Sunday, 29 July 2012

By the time his second album came out in 1970 Randy Newman had already spent close to a decade as a staff writer for a Los Angeles music publisher and had scored enough minor hits to acquire a reputation. After Alan Price’s Simon Smith and Manfred Mann’s So Long Dad a review noting the presence of a Randy Newman song was close to a trademark of quality as far as I was concerned.

When it came to recording his own material, on the other hand, things hadn’t quite matched expectations. While he’d had plenty of experience cutting demos in the studio the heavily orchestrated Lenny Waronker and Van Dyke Parks produced Randy Newman (Creates Something New Under the Sun) delivered semi-baroque arrangements around a vocal style that was, well, idiosyncratic. It was obviously something the Warner Brothers marketing division were aware of (Once you get used to it, his voice is really something was the headline in one advertisement) and with the hindsight that comes with forty-plus years I’m inclined to put some of that down to the influence of Van Dyke Parks, who’s more than slightly idiosyncratic in the vocal and arranging department himself.

Still, the material was strong once you got past the eccentricities. I mean, how can you not like an album that contains Love Story (You and Me), So Long Dad, I Think It's Going to Rain Today and Davy the Fat Boy? You might wish he’d done them a little differently, but there was no doubting the quality of the writing.

That’s not to suggest it was a complete flop. Paul McCartney, for one, was apparently a big fan, and the album gained its share of kudos from peers and critics. The problem was that it didn’t attract a whole lot of airplay and sales were minimal.

Rather than surrounding Newman with seventy-five musicians for 12 Songs, Lenny Waronker went for the small combo approach, basing things around Newman’s piano and guitar work from Clarence White and Ry Cooder. Add some bass drums and percussion and the result is a lot more direct in the instrumental department. A lack of ornate orchestration tends to pare back the vocal mannerisms as well, and through Have You Seen My Baby? and Let's Burn Down the Cornfield things are fairly straightforward. 

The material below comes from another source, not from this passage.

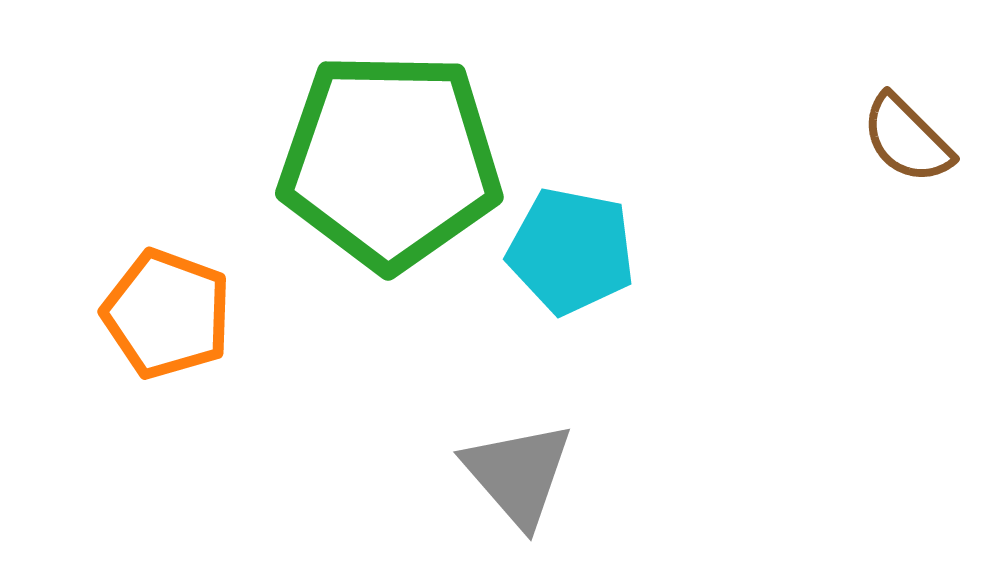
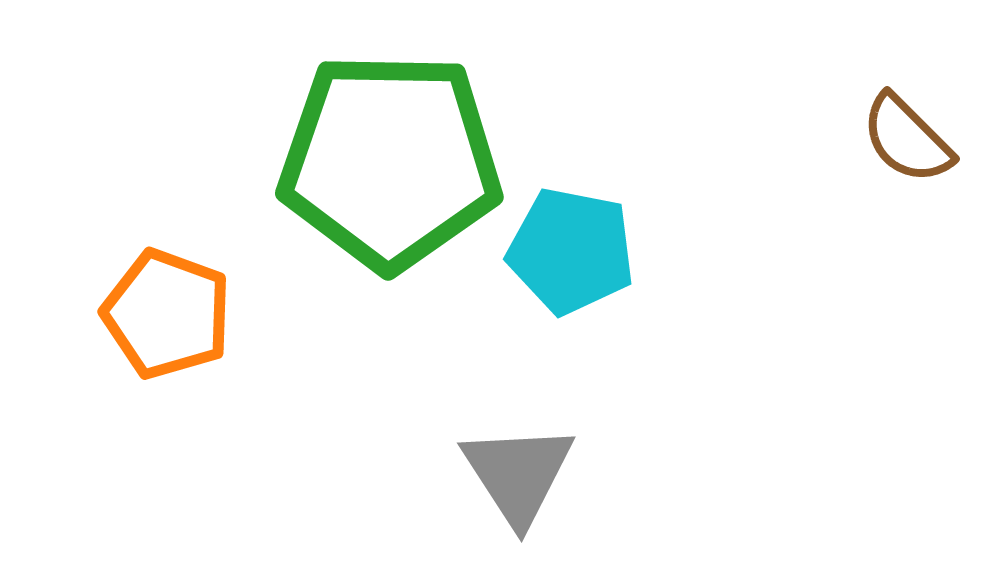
gray triangle: rotated 8 degrees clockwise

Baby is, to all intents and purposes, New Orleans-style R&B, and while a critic might question the lack of piano on Cornfield I’d point straight towards that slide guitar work from Mr Cooder and ask why you’d be looking to let something else get in the way. Mama Told Me Not to Come was covered by Three Dog Night, and comes across here as a wry observation on the L.A. Rock world’s party scene as seen through the eyes of an innocent abroad. Would you like whiskey with your water? indeed.

That innocent abroad may well have ended up on the end of the line in the understated Suzanne, where there’s a creepy caller who found your name in a telephone booth. Reviews at the time had the voice as a rapist, and if he isn’t there’s still no way his intentions are what we used to term honourable

Given the sequencing, you can’t help thinking he may be the same dude who turns up in Lover's Prayer, just under two minutes of protagonist looking for nothing more involved than a quick complication-free relationship that may or may not involve commitment. He’s certainly not looking for discussion of anything controversial (I was entertaining a little girl up in the rooms, Lord/With California wine and French perfume/She started to talk to me 'bout the war, Lord/Said, 'I don't wanna talk about the war’).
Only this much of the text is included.